Paper 17: The 5D Field Equations with Complex Scale Coordinate: Classical Neutrality, Quantum Phase, and the Level Structure of the Complex zs Conjecture

Paper 13 4 conjectured that the scale coordinate of the (x, y, z, s) framework is a single complex value zs ∈ C. Paper 16 10 established that the triangulation is closed and that the metric correction F = 1 + 2/L is stable under the Born rule projection. The remaining task identified in Paper 16 was Paper 13 Step 4: determine whether the 5D Einstein equations with complex zs are consistent with ϕ ̸= 0 (supporting the conjecture) or force ϕ = 0 (refuting it). This paper carries out that calculation. Result 1 (native treatment: classical neutrality). Under the native treatment of zs as a primitive (metric factor = |zs|² = e^ (4s/L) for all ϕ), the entire 5D metric is independent of ϕ. The Einstein tensor, Ricci scalar, and required stress-energy are all unchanged from the real framework. The field equations are satisfied for any ϕ: they neither force ϕ = 0 nor select any particular value. Result 2 (imaginary field equations: force ϕ = 0 classically). If the metric is allowed to become complex (projected treatment), the 5D field equation acquires an imaginary part. Requiring the physical stress-energy to be real (ImTMN = 0) forces the imaginary part of gtt to vanish, and hence ϕ = 0 at the classical level. Result 3 (level structure of the conjecture). These two results together establish the correct level structure: the complex zs conjecture is a quantum conjecture, not a classical one. At the classical level, ϕ = 0 is the unique solution consistent with real stress-energy.
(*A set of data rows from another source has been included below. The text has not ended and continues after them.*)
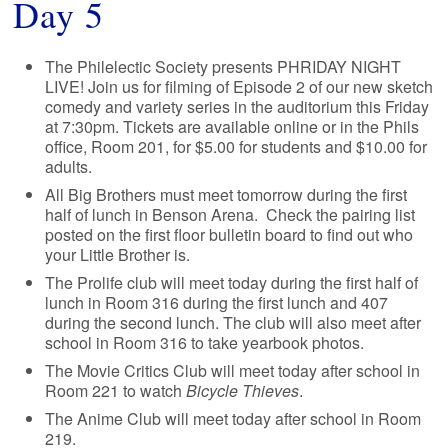
Day 5
The Philelectic Society presents PHRIDAY NIGHT
LIVE! Join us for filming of Episode 2 of our new sketch
comedy and variety series in the auditorium this Friday
at 7:30pm. Tickets are available online or in the Phils
office, Room 201, for $5.00 for students and $10.00 for
adults.
All Big Brothers must meet tomorrow during the first
half of lunch in Benson Arena. Check the pairing list
posted on the first floor bulletin board to find out who
your Little Brother is.
The Prolife club will meet today during the first half of
lunch in Room 316 during the first lunch and 407
during the second lunch. The club will also meet after
school in Room 316 to take yearbook photos.
The Movie Critics Club will meet today after school in
Room 221 to watch
Bicycle Thieves
.
The Anime Club will meet today after school in Room
219.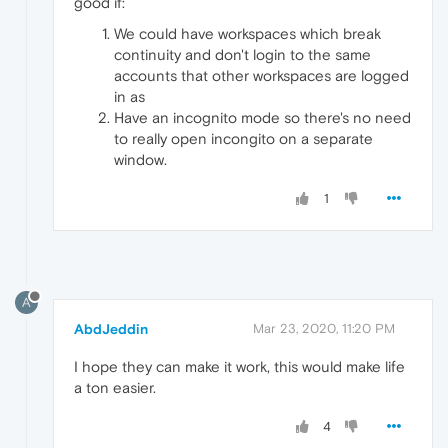
good if:
We could have workspaces which break
continuity and don't login to the same
accounts that other workspaces are logged
in as
Have an incognito mode so there's no need
to really open incongito on a separate
window.
1
A
AbdJeddin
Mar 23, 2020, 11:20 PM
I hope they can make it work, this would make life
a ton easier.
4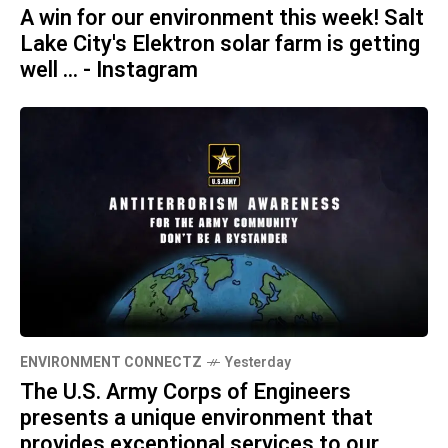
A win for our environment this week! Salt
Lake City's Elektron solar farm is getting
well ... - Instagram
ENVIRONMENT CONNECTZ
Yesterday
The U.S. Army Corps of Engineers
presents a unique environment that
provides exceptional services to our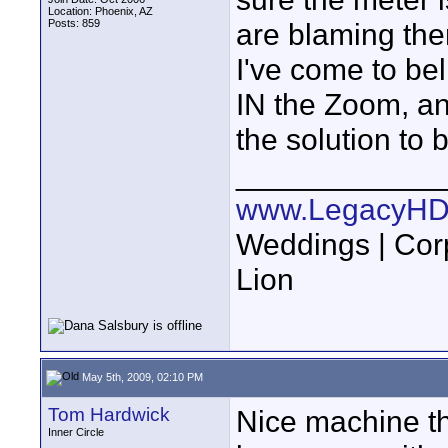
Location: Phoenix, AZ
Posts: 859
are blaming the
I've come to be
IN the Zoom, an
the solution to 
____________
www.LegacyHD
Weddings | Cor
Lion
May 5th, 2009, 02:10 PM
Tom Hardwick
Nice machine th
Inner Circle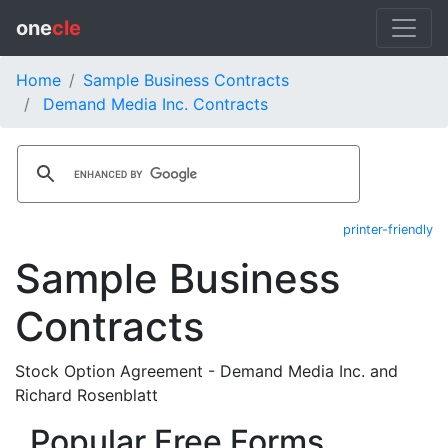
one
cle
Home
Sample Business Contracts
Demand Media Inc. Contracts
printer-friendly
Sample Business
Contracts
Stock Option Agreement - Demand Media Inc. and
Richard Rosenblatt
Popular Free Forms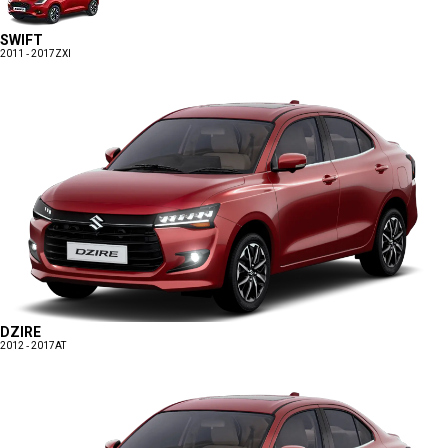
SWIFT
2011 - 2017
ZXI
DZIRE
2012 - 2017
AT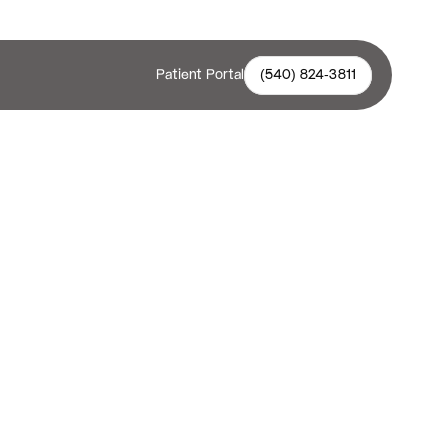
Patient Portal
(540) 824-3811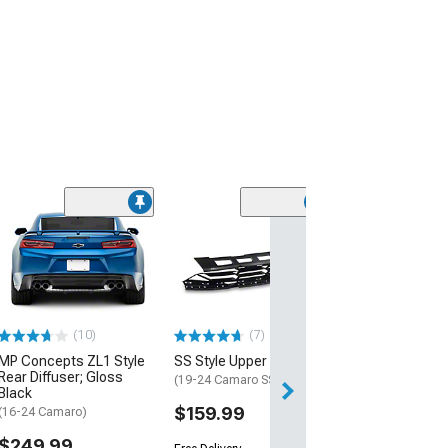
(28)
Wickerbill Rear 
Gloss Black
(16-24 Camaro)
$239.99
(10)
(7)
Free 2 Da
MP Concepts ZL1 Style
SS Style Upper Grille
Get it by Sun, Au
Rear Diffuser; Gloss
(19-24 Camaro SS)
Black
$159.99
(16-24 Camaro)
$249.99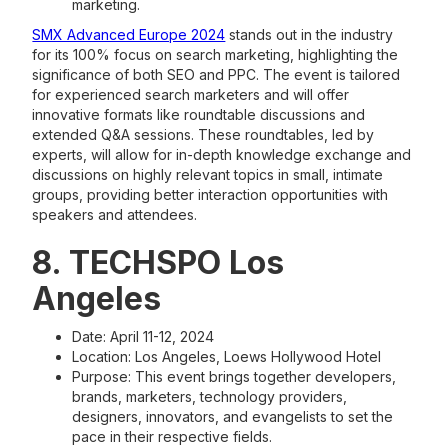
marketing.
SMX Advanced Europe 2024
stands out in the industry
for its 100% focus on search marketing, highlighting the
significance of both SEO and PPC. The event is tailored
for experienced search marketers and will offer
innovative formats like roundtable discussions and
extended Q&A sessions. These roundtables, led by
experts, will allow for in-depth knowledge exchange and
discussions on highly relevant topics in small, intimate
groups, providing better interaction opportunities with
speakers and attendees.
8. TECHSPO Los
Angeles
Date: April 11-12, 2024
Location: Los Angeles, Loews Hollywood Hotel
Purpose: This event brings together developers,
brands, marketers, technology providers,
designers, innovators, and evangelists to set the
pace in their respective fields.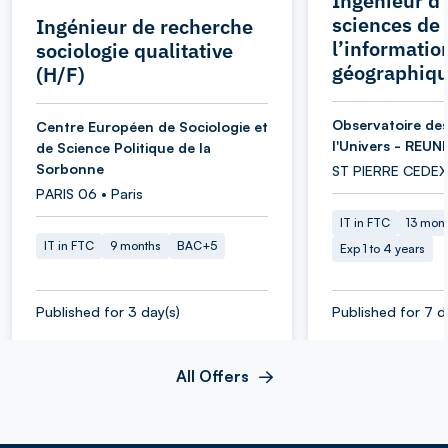
Ingénieur d’
sciences de
Ingénieur de recherche
l’informatio
sociologie qualitative
géographiqu
(H/F)
Observatoire des
Centre Européen de Sociologie et
l'Univers - REUN
de Science Politique de la
Sorbonne
ST PIERRE CEDEX
PARIS 06 • Paris
IT in FTC
13 mon
IT in FTC
9 months
BAC+5
Exp 1 to 4 years
Published for 3 day(s)
Published for 7 d
All Offers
At the quantum level, ϕ = sI is the quantum phase of the wavefunction, which is external to the classical field equations and is discarded by the Born rule |ψ|². The conjecture is internally consistent and well-defined: it asserts that there exists quantum information (sI ̸= 0) that the classical framework cannot access. Implication for the programme. Paper 13 Steps 3–4 are now complete. The complex zs conjecture survives the internal mathematical test. It cannot be refuted or confirmed by the classical field equations alone — confirmation requires a quantum measurement that accesses sI directly, which is the observational programme (quantum interference near compact objects; Paper 16).